He was silent for a few moments, and then he bawled out: “She’ll swing for it, they say—swing for it, d’ye hear, dame? But no, of course she don’t—deafer and deafer, deafer and deafer every day. It’ll be a precious good job when the parson says his last prayers over her as well as others.”
He then got up, and went to a cupboard. I could hear—for I dared not look up—by the jingling of glasses and the outpouring of liquids that he was helping himself to his spirituous sleeping-draughts. He reseated himself, and drank in moody silence, except now and then mumbling drowsily to himself, but in so low a tone that I could make nothing out of it save an occasional curse or blasphemy. It was nearly eleven o’clock before the muttered self-communing ceased, and his heavy head sank upon the back of the easy-chair.
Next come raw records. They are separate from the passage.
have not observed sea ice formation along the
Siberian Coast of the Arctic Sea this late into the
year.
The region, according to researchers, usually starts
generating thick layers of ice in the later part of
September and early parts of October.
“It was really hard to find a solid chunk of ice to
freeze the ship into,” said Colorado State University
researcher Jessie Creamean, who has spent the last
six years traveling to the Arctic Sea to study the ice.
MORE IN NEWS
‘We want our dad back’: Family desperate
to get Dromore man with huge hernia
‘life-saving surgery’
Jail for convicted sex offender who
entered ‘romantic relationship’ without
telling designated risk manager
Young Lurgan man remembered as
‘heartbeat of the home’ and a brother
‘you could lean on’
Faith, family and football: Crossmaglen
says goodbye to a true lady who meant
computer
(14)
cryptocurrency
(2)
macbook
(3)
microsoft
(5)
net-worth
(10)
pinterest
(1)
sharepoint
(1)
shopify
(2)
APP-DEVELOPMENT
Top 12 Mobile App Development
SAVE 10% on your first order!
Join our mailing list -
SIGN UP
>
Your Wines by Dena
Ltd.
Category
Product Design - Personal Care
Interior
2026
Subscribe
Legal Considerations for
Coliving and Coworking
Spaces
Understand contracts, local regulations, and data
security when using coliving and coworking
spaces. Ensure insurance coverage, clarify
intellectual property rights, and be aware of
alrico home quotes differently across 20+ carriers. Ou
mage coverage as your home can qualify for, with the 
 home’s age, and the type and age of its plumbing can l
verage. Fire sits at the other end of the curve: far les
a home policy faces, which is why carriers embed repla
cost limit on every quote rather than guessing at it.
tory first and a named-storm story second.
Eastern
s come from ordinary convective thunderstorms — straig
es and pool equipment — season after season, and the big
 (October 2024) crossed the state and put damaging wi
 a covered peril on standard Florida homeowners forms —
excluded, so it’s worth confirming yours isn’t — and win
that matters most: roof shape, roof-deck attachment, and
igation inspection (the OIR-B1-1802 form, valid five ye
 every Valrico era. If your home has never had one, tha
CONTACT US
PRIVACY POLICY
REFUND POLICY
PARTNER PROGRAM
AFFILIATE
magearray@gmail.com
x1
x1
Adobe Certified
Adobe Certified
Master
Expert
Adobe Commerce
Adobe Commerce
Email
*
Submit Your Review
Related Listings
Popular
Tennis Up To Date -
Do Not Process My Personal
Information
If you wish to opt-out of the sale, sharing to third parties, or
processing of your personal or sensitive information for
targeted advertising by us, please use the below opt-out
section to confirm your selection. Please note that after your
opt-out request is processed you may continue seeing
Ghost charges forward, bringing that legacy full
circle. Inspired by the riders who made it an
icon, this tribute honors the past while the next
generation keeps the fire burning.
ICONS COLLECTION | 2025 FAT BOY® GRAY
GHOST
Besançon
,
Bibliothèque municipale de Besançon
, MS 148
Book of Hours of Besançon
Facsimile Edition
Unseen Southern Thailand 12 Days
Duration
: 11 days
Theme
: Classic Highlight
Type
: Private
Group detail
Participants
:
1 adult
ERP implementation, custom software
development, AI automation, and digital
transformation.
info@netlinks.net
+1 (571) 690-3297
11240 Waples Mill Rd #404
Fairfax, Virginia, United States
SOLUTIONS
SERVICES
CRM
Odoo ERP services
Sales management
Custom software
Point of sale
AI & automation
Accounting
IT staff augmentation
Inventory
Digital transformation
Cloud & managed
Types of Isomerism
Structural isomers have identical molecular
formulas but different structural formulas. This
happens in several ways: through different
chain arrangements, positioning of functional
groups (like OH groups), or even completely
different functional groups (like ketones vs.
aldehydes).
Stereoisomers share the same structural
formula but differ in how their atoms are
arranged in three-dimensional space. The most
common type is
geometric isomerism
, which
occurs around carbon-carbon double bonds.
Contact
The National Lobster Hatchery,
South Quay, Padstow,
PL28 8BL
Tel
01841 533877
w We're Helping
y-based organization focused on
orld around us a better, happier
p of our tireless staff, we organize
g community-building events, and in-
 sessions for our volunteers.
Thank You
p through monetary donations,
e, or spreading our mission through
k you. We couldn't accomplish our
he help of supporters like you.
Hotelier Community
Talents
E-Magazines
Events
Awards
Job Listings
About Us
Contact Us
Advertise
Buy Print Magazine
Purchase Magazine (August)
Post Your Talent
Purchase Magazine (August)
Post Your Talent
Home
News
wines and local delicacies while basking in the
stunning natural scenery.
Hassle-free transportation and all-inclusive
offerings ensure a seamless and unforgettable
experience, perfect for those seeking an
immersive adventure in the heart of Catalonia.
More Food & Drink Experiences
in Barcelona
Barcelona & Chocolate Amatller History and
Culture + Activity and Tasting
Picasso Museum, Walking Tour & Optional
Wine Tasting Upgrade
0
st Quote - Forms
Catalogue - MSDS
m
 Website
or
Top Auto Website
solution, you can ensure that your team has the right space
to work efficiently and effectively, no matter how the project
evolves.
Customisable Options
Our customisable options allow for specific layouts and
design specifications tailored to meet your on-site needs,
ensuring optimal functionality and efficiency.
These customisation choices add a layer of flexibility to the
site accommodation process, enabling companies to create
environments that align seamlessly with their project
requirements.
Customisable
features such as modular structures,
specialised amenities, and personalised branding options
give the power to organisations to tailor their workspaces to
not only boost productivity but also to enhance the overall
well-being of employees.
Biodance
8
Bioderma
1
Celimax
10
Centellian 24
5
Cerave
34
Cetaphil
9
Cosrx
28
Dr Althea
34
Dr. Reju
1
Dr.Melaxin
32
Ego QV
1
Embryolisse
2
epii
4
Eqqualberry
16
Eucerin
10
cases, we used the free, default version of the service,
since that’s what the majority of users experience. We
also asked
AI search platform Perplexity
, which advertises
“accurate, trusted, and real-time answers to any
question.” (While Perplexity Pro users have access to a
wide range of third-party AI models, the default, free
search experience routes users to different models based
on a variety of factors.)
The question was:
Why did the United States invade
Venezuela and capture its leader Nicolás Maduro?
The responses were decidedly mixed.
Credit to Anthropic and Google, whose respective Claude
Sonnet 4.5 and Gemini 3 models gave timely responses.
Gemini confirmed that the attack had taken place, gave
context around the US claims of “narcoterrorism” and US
He was very restless, and it was evident that even his sleeping brain labored with affrighting and oppressive images; but the mutterings, as before he slept, were confused and indistinct. At length—half an hour had perhaps thus passed—the troubled meanings became for a few moments clearly audible. “Ha—ha—ha!” he burst out, “how are you off for soap? Ho—ho! done there, my boy; ha—ha! But no—no. Wall-plaster! Who could have thought it? But for that I—I—— What do you stare at me so for, you infernal blue-bottle? You—you”—— Again the dream-utterance sank into indistinctness, and I comprehended nothing more.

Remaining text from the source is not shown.